PS929-7-SP: METHODS IN COGNITIVE NEUROSCIENCE
Essex credit: 15
ECTS credit: 7.5
Available to year(s) of study:
Available to Study Abroad / Exchange Students: Yes
|Module is taught during the following terms
The aim of this course is for the student is to be familiar with most of the present-day methods used in Cognitive Neuroscience, e.g. fMRI, PET, EEG, ERPs, TMS, tDCS, eye-tracking, NIRS, genetics, MEG, and to provide practical experience of some of these methodologies, e.g. EEG, ERPs, TMS, tDCS, eye-tracking and NIRS
At the end of this course students will be able to:
understand the main methods employed in the area
have a practical knowledge of those methods currently employed at Essex and
have a deeper knowledge of the field relevant to future careers in Cognitive Neuroscience
Learning & Teaching Methods
Lecture 1: Introduction to Cognitive Neuroscience Methods
This lecture will begin by introducing the rise of Cognitive Neuroscience over the past two decades, exploring also its roots in psychophysiology. The introduction of the new technologies that facilitates this rise will be explained and the methods themselves will be introduced. In order to help students with coursework preparation (oral presentation) a 'journal club' - style presentation and question and answer session will be held.
Lecture 2: Brain Imaging and Mapping
In this lecture, students will be introduced to two of the main methods for imaging brain functions, namely PET and fMRI. The underlying neuroscience will be explained and examples will be shown. In addition, an appraisal of some of the assumptions and problems associated with fMRI will be given
Lecture 3: The Dynamics of Eye-Tracking
Students will be familiarised with the techniques and applications of eye-tracking and the associated literature. A hands-on, practical demonstration of eye-movement measures will occur.
Lecture 4: EEG Basics and the Event-Related Potential
This lecture will give a brief history of the EEG and describe the basic principles involved. The advantages of this method, in terms of the temporal scale will be emphasised and event-related potentials (ERPs) will be described and assessed. A practical session involving the recording of ERPs will take place.
Lecture 5: Investigating Oscillatory Activity in the Brain
This lecture will stress the growing literature regarding the importance of cortical oscillations in perception and cognition.
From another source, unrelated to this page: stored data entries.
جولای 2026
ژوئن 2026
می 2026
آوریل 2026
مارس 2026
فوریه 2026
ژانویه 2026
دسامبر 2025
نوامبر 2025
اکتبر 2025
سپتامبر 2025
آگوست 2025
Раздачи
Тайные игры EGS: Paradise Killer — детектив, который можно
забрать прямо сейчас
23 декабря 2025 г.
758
Newer methods for analysing the EEG in this respect will be demonstrated and a second EEG practical session will take place.
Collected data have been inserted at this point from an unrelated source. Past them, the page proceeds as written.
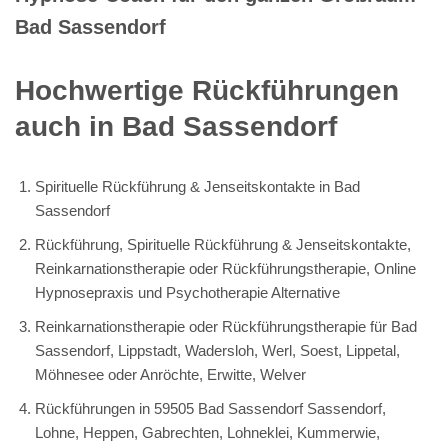
Bad Sassendorf
Hochwertige Rückführungen
auch in Bad Sassendorf
Spirituelle Rückführung & Jenseitskontakte in Bad
Sassendorf
Rückführung, Spirituelle Rückführung & Jenseitskontakte,
Reinkarnationstherapie oder Rückführungstherapie, Online
Hypnosepraxis und Psychotherapie Alternative
Reinkarnationstherapie oder Rückführungstherapie für Bad
Sassendorf, Lippstadt, Wadersloh, Werl, Soest, Lippetal,
Möhnesee oder Anröchte, Erwitte, Welver
Rückführungen in 59505 Bad Sassendorf Sassendorf,
Lohne, Heppen, Gabrechten, Lohneklei, Kummerwie,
Lecture 6: Shining a Light on the Brain
In this lecture, students will be introduced to the field of Near-infrared spectroscopy (NIRS), its theoretical underpinnings, applications and limitations. A practical session involving the measurement of blood oxy- and deoxygenated haemoglobin levels using NIRS will take place.
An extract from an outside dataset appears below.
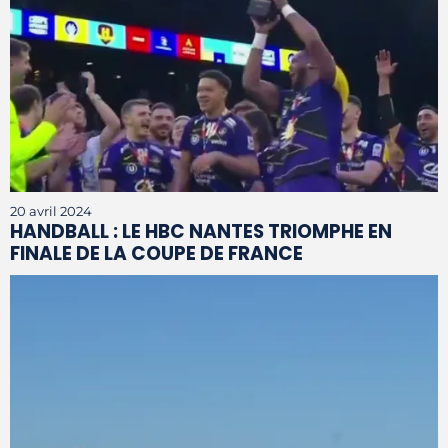
20 avril 2024
HANDBALL : LE HBC NANTES TRIOMPHE EN
FINALE DE LA COUPE DE FRANCE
Lecture 7: The basics of Neuromodulation
This lecture will introduce the idea of modulating brain activity using various techniques e.g. pharmaceutically, TMS, tDCS. A practical session involving TMS will occur.
Lecture 8: Advanced Neuromodulation
Repetitive TMS (rTMS) is becoming investigated more widely in terms of its potential clinical applications. This lecture will examine and discuss this area and the postulated underlying mechanisms involved. Additionally, advanced uses of TMS & rTMS in cognitive and perceptual paradigms will be described.
Lecture 9: The Best of the Rest
This lecture will familiarise the students with several other (less brain-centred) methodologies employed in psychophysiology & Cognitive neuroscience, for instance, genetics, EMG, EOG, hormonal measures and manipulations. Future directions in Neuroscience, such as those using multi-modal measures (e.g. EEG + fMRI, TMS + NIRS, TMS + EEG etc) will also be discussed
Lecture 10: Journal Club Oral Presentations
This session will take the form of individual oral presentations by the students, followed by question and answer sessions. Presentations will be in a journal club-style and will be based on an article in a relevant subject chosen by the student.
100 per cent Coursework Mark
2000 word essay 50% and oral presentation 50%
Exam Duration and Period
updated 26/8/10 HG/les
- Cacioppo, Tassinary and Berntson (2007). Handbook of Psychophysiology. Cambridge University Press.
Andreassi, JL (2007). Psychophysiology : human behavior and physiological response. Lawrence Erlbaum.